Now where’s the reinvent-hype-Substack thingy for blogging…?

8 Comments

  1. Yup, RSS subscriber here – thank you for continuing to blog. I tried newsletters and they end up unread somewhere in Gmail.

  2. Filip S.

    I don’t quite get the opposition to a newsletter. As a user I find it very difficult to keep myself updated with all kind of blogposts or website additions, even if I remembered to bookmark them. I’m receiving close to 30 or 40 newsworthy newsletters, some on a daily basis other more infrequently, and always feel up to date. If I think an organisation, like (TEPSA, IEP), a newspaper (the same objection as you to the Politico playbook newsletter) or any other institution is worth following the first thing I do is look for a newsletter subscription. With two different e-mail adresses it is quite easy to distinct them from my more serious e-mails, though they do sometimes overlap.
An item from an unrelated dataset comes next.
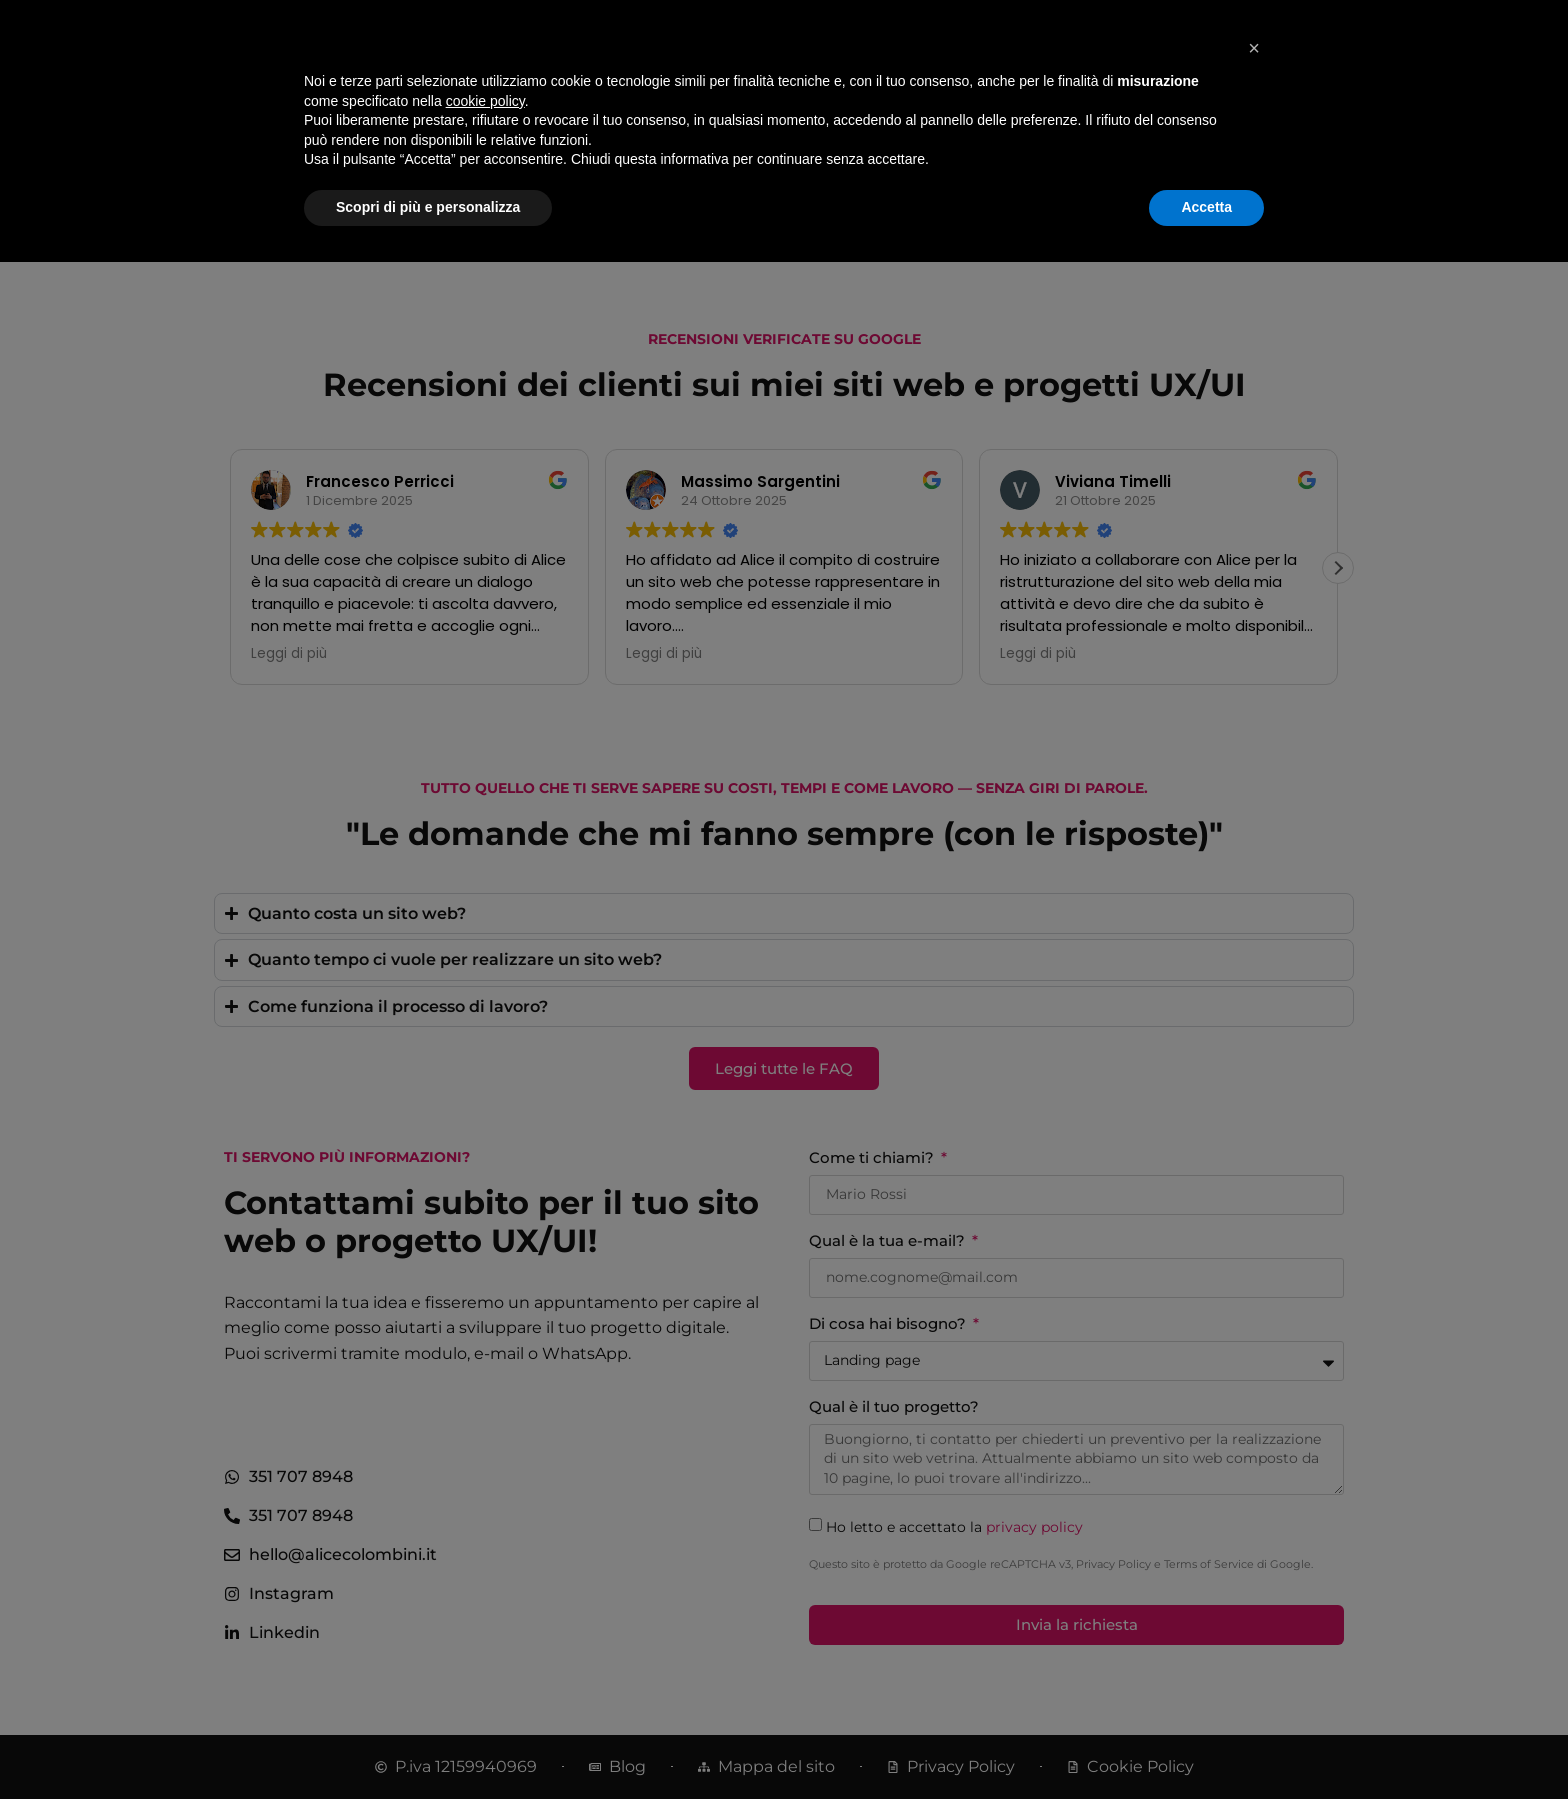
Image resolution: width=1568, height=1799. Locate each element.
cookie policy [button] (485, 1638)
    If I want to interact the majority of those letters also has a webpage or blog which hosts a forum. As a matter of fact I landed here due to the newsletter. With your posts that happens often, but not always (kudos for your posts about solutions for transnational train travel). Before I signed up to the newsletter I visited your blog once in a while, but much more infrequently than nowadays.

    What about frequency ? While of course there are certain rules of thumb how you can keep your readers interested in your messages, but is it really necessary to stick to a schedule when sending a newsletter ? Unless you have a paid readership or market the newsletter in this way, I don’t think so.

    On interactivity I prefer this instead of Twitter (I actually hate Twitter, from the moment I signed up as my first ever and so far only tweet reads) with all it’s clowns, bots, trolls and dumb asses.

    To conclude please keep blogging, I actually do like your contributions, and keep sending them in a newsletter too. I will remain signed up.

    • Thanks for the message!

      I don’t see my email notification tool as a newsletter as such – it simply mails out blog posts. Maybe it might make sense to improve it, but based on the same lines – include a “what I’m reading” section or something like that? Something Twitter-ish?

  3. Gonzalo

    As RSS subscriber, thank you very much for your blog. (Otherwise, I wouldn’t follow yor posts)

  4. White_Rabbit

    RSS subscriber here (for the record). I’d say the “reinvent-hype-Substack thingy for blogging” is everywhere, in the shape of WordPress. Podcasts were invented and are a very good match for commuting, but there is no technical limit to using them like the blog medium, without a fixed schedule. As always, thanks for your blog 🙂

    • Fair comment re. the tech, and WordPress being that. But I miss the community, the network somehow…

  5. It’s the non-linkability of newsletters which makes them so frustrating to me. But maybe that is also part of the appeal — being able to share your words online and having a little shelter from the viciousness of internet response.